What do you believe are the characteristics and actions that you used to get to where you are today?

1. Diligence. Do my best. If you don’t do your best all the time there is no point in doing it at all because someone else will be doing their best and they will succeed and you won’t.

2. Rigorous honesty. Tell everyone the same thing.

3. Never attribute blame to anyone; do not characterize or name people by their beliefs (e.g., NIMBY, greedy developer, etc.)

4. Do not attribute motives to others’ actions. You can never know another person’s motivations, nor is it helpful.

Ask, probe, guide, lead by example, but don’t dictate.

What are you doing to ensure you grow and develop as a leader?

I try to stretch the boundaries of my knowledge… especially talking with youth …who bring a whole experience and knowledge base that I don’t have. I am having a ball talking with young people in India…they are anxious to talk with Americans and it is absolutely fascinating how they see the world…Indian politics, American politics, marriage and the all-important family, education and careers, etc. How do I know that it isn’t better to have your more experienced family pick your life partner? How can I possibly tell people in the chain of a 7000 year culture that I am right and they are wrong?

Sometimes leadership is listening. Ask, probe, guide, lead by example, but don’t dictate. At any rate, this is how I am trying to continue to develop.

What drives you to be successful?

I subscribe to the campground rule: leave the world a better place than you found it.

What questions do you often ask yourself?

What am I missing?

Why don’t I see it the way x person does?

How do you ensure Fort Mason’s and its activities are aligned with your “core values”?

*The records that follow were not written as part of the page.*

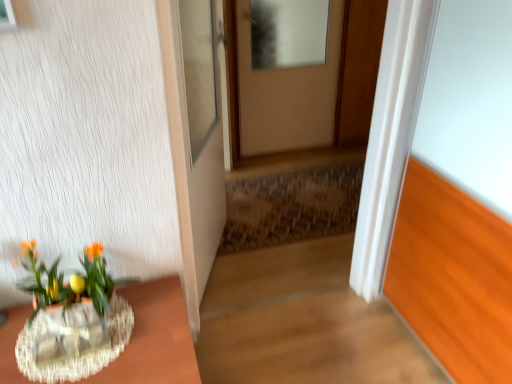 Where is `vacant location below white glossy door at center, which appears as the 2th door when viewed from the back (from a real-world perspective)`? The width and height of the screenshot is (512, 384). vacant location below white glossy door at center, which appears as the 2th door when viewed from the back (from a real-world perspective) is located at coordinates (217, 277). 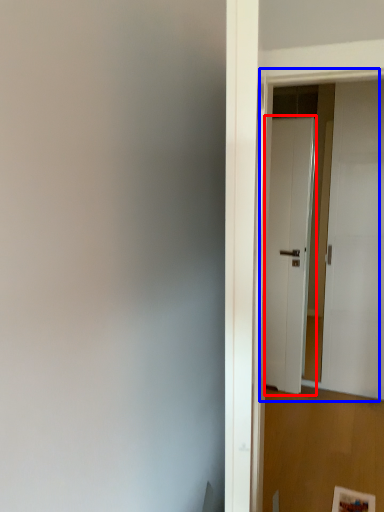 Question: Which point is closer to the camera, door (highlighted by a red box) or door (highlighted by a blue box)?

Choices:
 (A) door
 (B) door

Answer: (B) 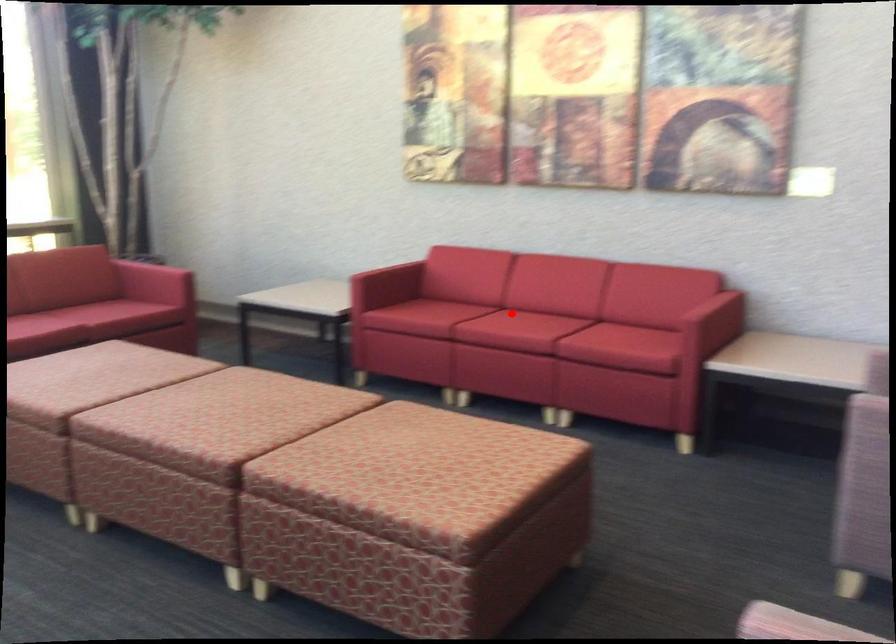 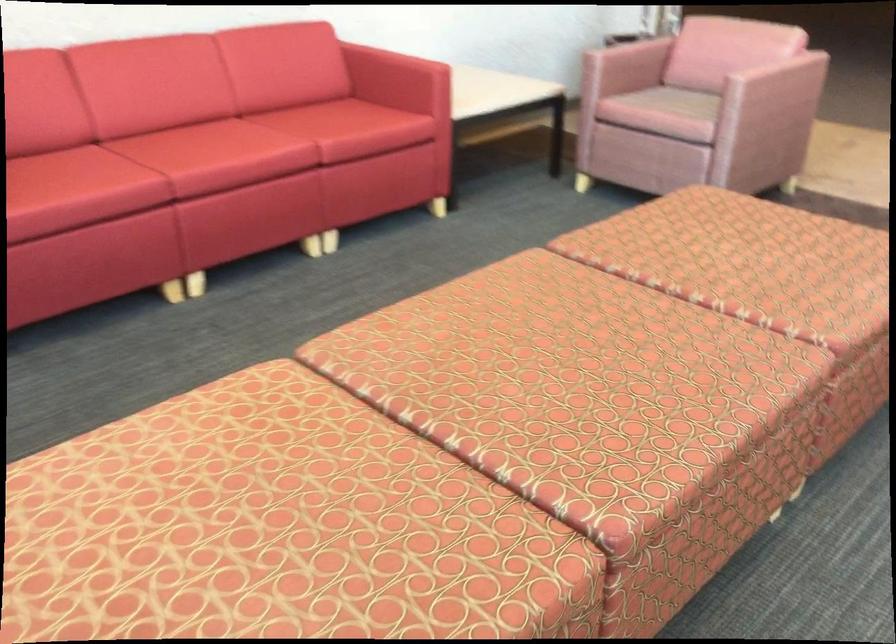 Locate, in the second image, the point that corresponds to the highlighted location in the first image.

(196, 144) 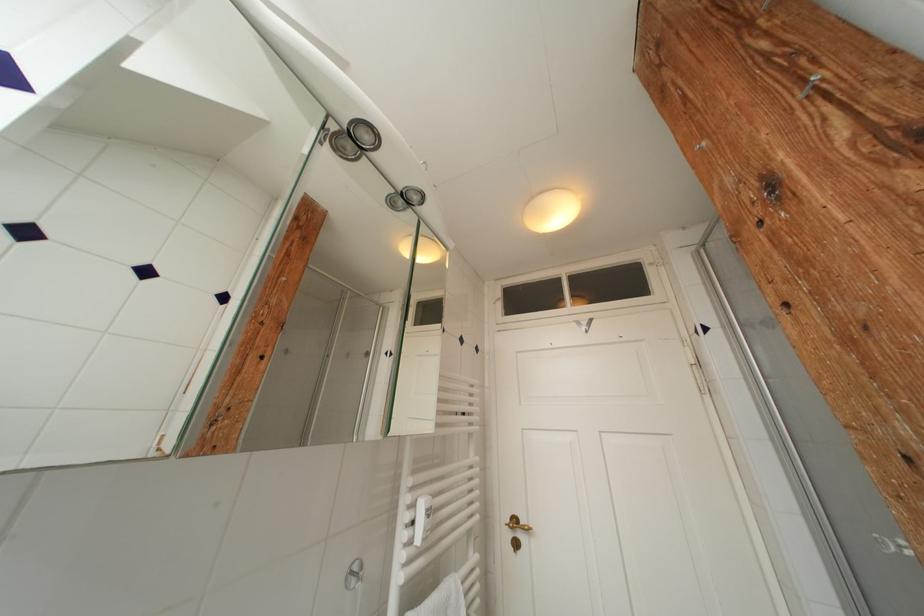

Provide gentle guidance. At the beginning of every year, talk to the staff and board about our values, what we are going to accomplish, how we are going to get there, what are the rules of the road. Big picture overview; enunciate higher principles; assure everyone explicitly thinks at least once a year about them.

Banish excuses. And then stand back. 

What is the biggest challenge leaders in urban planning face today?

Distrust of government. Few people trust government like we once did. “Everything thing is a conspiracy. Every politician and bureaucrat is a crook.”

Lack of common knowledge base and source of information. We have limitless sources of information online but no one is editing it. Anyone can say anything and who with knowledge and authority is to contradict? We often empower the least informed among us. And these two factors reinforce each other in negative ways.

What are the most important traits of successful leaders in urban planning today?

Ability to listen and HEAR – take in all viewpoints. 

Understand that your role is to make a considered recommendation to the elected decision maker. You must be able to enunciate all sides of the issue to that decision maker, let go and let the decision maker do as she sees fit, and resist any thought of ever embarrassing him/her. If you can’t do this, go sell shoes, or get yourself elected to public office.

What sacrifices do you make as a leader?

You have to meet the public when and where they are. This means night meetings on their turf. It also means putting yourself out in public for whatever comes down. 

Home life suffers.

This is the first of a series of interviews I am committed to conduct of today’s leaders in urban planning and gain insight in their leadership qualities and how they have been successful.